Pandora must hide her ‘bitch’s stomach’ inside a perfect body; Eve is condemned to submit to every male desire for having bitten the apple; in the 17th century, the first Parisian cafés served food but women were excluded…
Women are presented as housewives or gluttons, while men are chefs or gourmets.
What lies behind this great unequal banquet? And are many of us experiencing what is now tersely called EDs (eating disorders)?
For what reasons? And how can one get out of it?
This is the subject of Lauren Malka’s passionate, intense, and sincere investigative account, a writer who seems to feel the same things we do. An essay titled “Mangeuses”, published in October 2023 by Les Pérégrines.
The guest: Lauren Malka
Lauren Malka is a journalist and podcaster (so I’m a bit under pressure). She writes, in particular, for Causette and Les Epicurieux.

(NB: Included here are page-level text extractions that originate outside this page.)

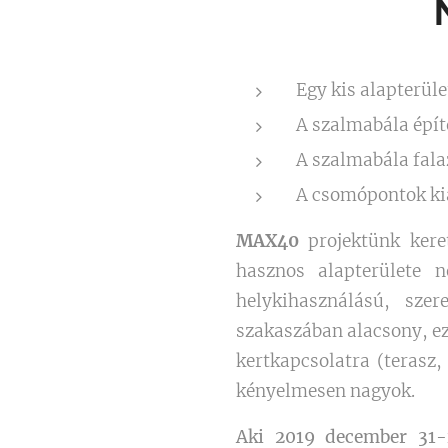
Egy kis alapterüle
A szalmabála építé
A szalmabála fala
A csomópontok kia
MAX40
projektünk keret
hasznos alapterülete 
helykihasználású, sze
szakaszában alacsony, ez
kertkapcsolatra (terasz,
kényelmesen nagyok.
Aki 2019 december 31-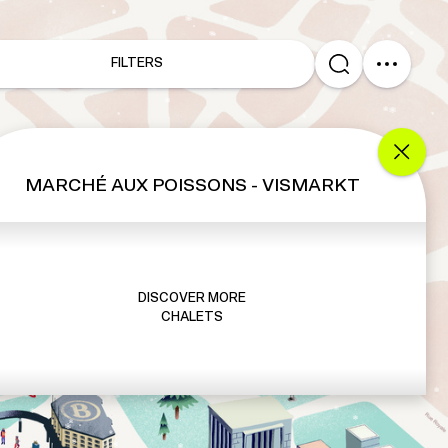
FILTERS
MARCHÉ AUX POISSONS - VISMARKT
DISCOVER MORE
CHALETS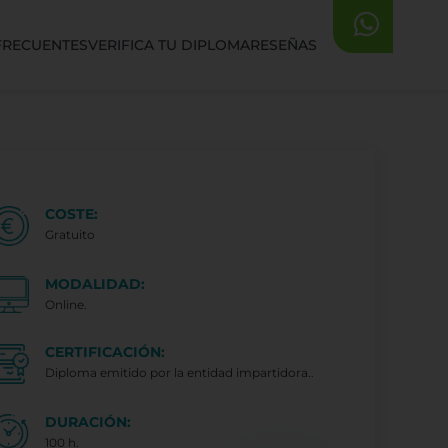
FRECUENTES
VERIFICA TU DIPLOMA
RESEÑAS
COSTE:
Gratuito
MODALIDAD:
Online.
CERTIFICACIÓN:
Diploma emitido por la entidad impartidora..
DURACIÓN:
100 h.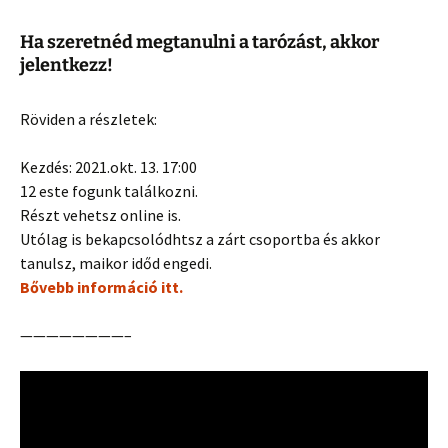
Ha szeretnéd megtanulni a tarózást, akkor
jelentkezz!
Röviden a részletek:
Kezdés: 2021.okt. 13. 17:00
12 este fogunk találkozni.
Részt vehetsz online is.
Utólag is bekapcsolódhtsz a zárt csoportba és akkor
tanulsz, maikor időd engedi.
Bővebb információ itt.
————————–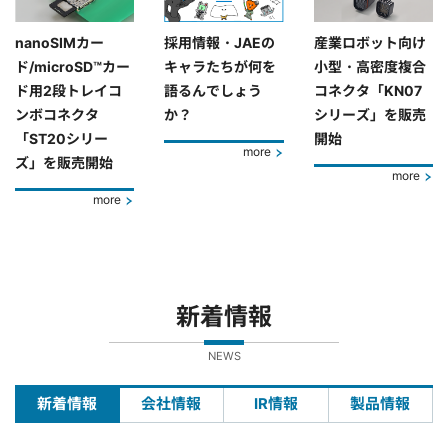
nanoSIMカー
採用情報・JAEの
産業ロボット向け
ド/microSD™カー
キャラたちが何を
小型・高密度複合
ド用2段トレイコ
語るんでしょう
コネクタ「KN07
ンボコネクタ
か？
シリーズ」を販売
「ST20シリー
開始
more
ズ」を販売開始
more
more
新着情報
NEWS
新着情報
会社情報
IR情報
製品情報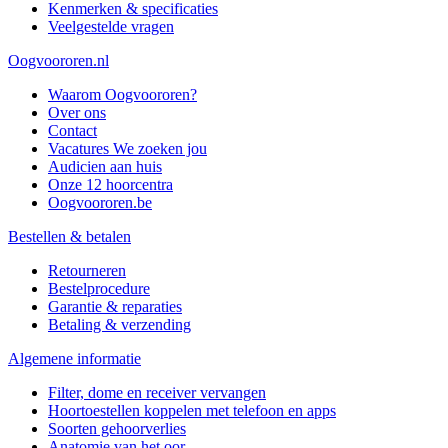
Kenmerken & specificaties
Veelgestelde vragen
Oogvoororen.nl
Waarom Oogvoororen?
Over ons
Contact
Vacatures
We zoeken jou
Audicien aan huis
Onze 12 hoorcentra
Oogvoororen.be
Bestellen & betalen
Retourneren
Bestelprocedure
Garantie & reparaties
Betaling & verzending
Algemene informatie
Filter, dome en receiver vervangen
Hoortoestellen koppelen met telefoon en apps
Soorten gehoorverlies
Anatomie van het oor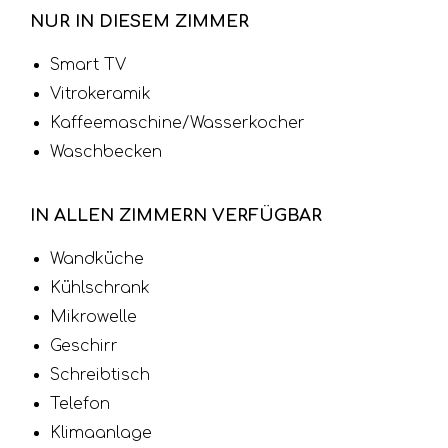
NUR IN DIESEM ZIMMER
Smart TV
Vitrokeramik
Kaffeemaschine/Wasserkocher
Waschbecken
IN ALLEN ZIMMERN VERFÜGBAR
Wandküche
Kühlschrank
Mikrowelle
Geschirr
Schreibtisch
Telefon
Klimaanlage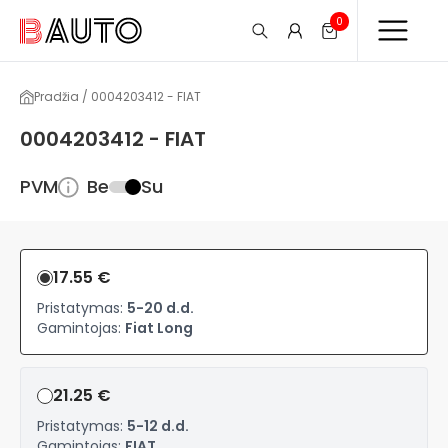
0
Pradžia / 0004203412 - FIAT
0004203412 - FIAT
PVM
Be
Su
17.55 €
Pristatymas:
5-20 d.d.
Gamintojas:
Fiat Long
21.25 €
Pristatymas:
5-12 d.d.
Gamintojas:
FIAT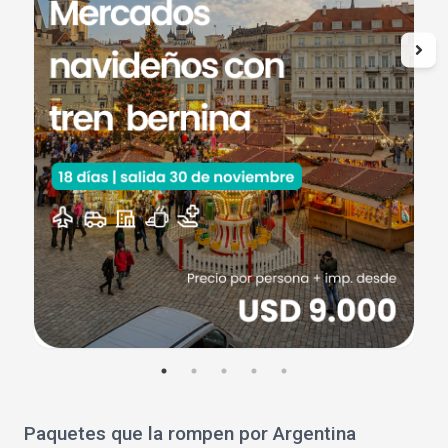
Paquetes que la rompen por Argentina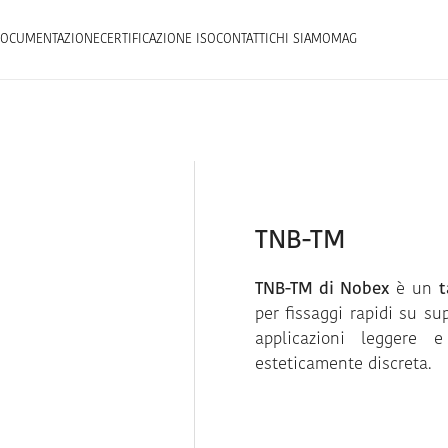
OCUMENTAZIONE
CERTIFICAZIONE ISO
CONTATTI
CHI SIAMO
MAG
TNB-TM
TNB-TM di Nobex
è un
t
per fissaggi rapidi su su
applicazioni leggere 
esteticamente discreta.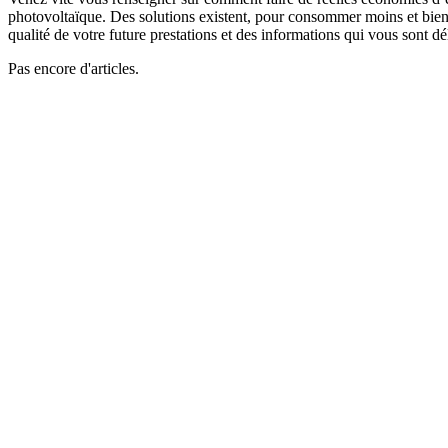
photovoltaïque. Des solutions existent, pour consommer moins et bien, 
qualité de votre future prestations et des informations qui vous sont dé
Pas encore d'articles.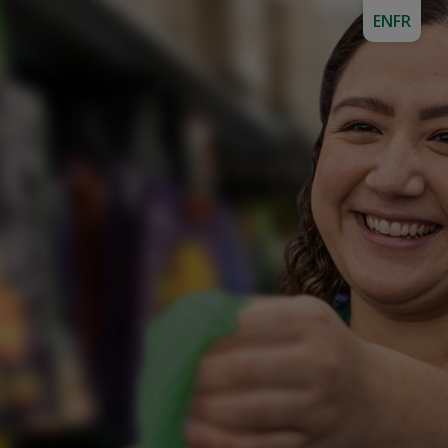
EN
FR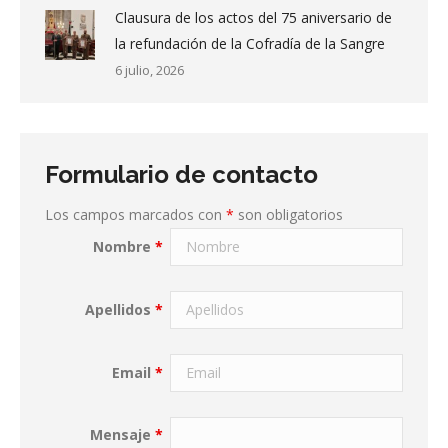
Clausura de los actos del 75 aniversario de
la refundación de la Cofradía de la Sangre
6 julio, 2026
Formulario de contacto
Los campos marcados con
*
son obligatorios
Nombre
*
Apellidos
*
Email
*
Mensaje
*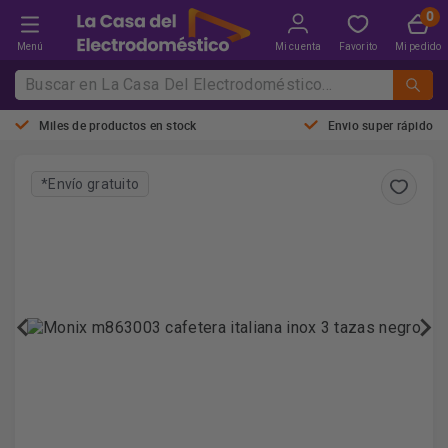
Menú
Mi cuenta
Favorito
Mi pedido
Miles de productos en stock
Envio super rápido
*Envío gratuito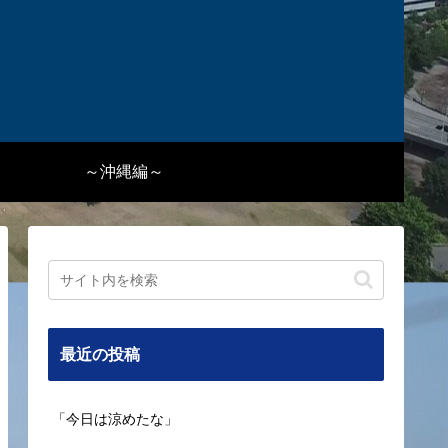
～沖縄編～
最近の投稿
「今日は涼めたな」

She wrote and co-directed a documentary, “La France aux fourneaux”, and contributed to four feminist anthologies, including “Ceci est mon corps” and “Survivre au sexisme ordinaire”.
Photo © NB
My questions
- Lauren, you cite countless wonderful women writers in your text, such as Colette, Virginia Woolf, Ursula Le Guin, Simone Weil, Geneviève Brisac, Margaret Arwood, Simone de Beauvoir, Hélène Cixous. It feels like being among friends; it’s a big necklace you can put on to reassure yourself. Is it the same language that will help us speak better / invent the missing narrative / break free from the dominant script AND eat better?
- You quote as an epigraph a passage from Naomi Wolf, “A culture fixated on female thinness is not an obsession with female beauty but an obsession with female obedience. Dieting is one of the most powerful political sedatives in women’s history; a population that is silently angry is a docile population.” Can you explain the connection you draw between patriarchy and women’s eating disorders?
- Aren’t mothers often participants in these injunctions? It seems to me that patriarchy also sabotages mother-daughter relationships in this respect.
- You refer to the constraints and the internalization of norms that have weighed on our bodies since Antiquity, both in the push to deprive and in the praise of certain fats. Can you explain these two sides of the same coin?
- Are women then confined to writing and commenting? To dreaming of imaginary meals with Virginia Woolf and a proto-feminist gastronomy with daring nuns? What does feminist culinary writing look like?
- Talk to us about the fear of gaining weight that you associate with the fear of growing up and claiming one’s full place as a woman.
- And the link with fatphobia?
- And what about ‘dénivores’? (ah, denial!)
- Could the millennia-long appropriation of food resources by men have contributed to morphological differences between men and women?
- A word on anorexia and bulimia — eating disorders as a language of resistance?
- And to conclude, how do we save ourselves by sharing the bread of sisterhood? How do we turn stigmas around and reclaim indulgence and pleasure? How, to quote you, do we return to sender the pies we’ve been receiving for centuries?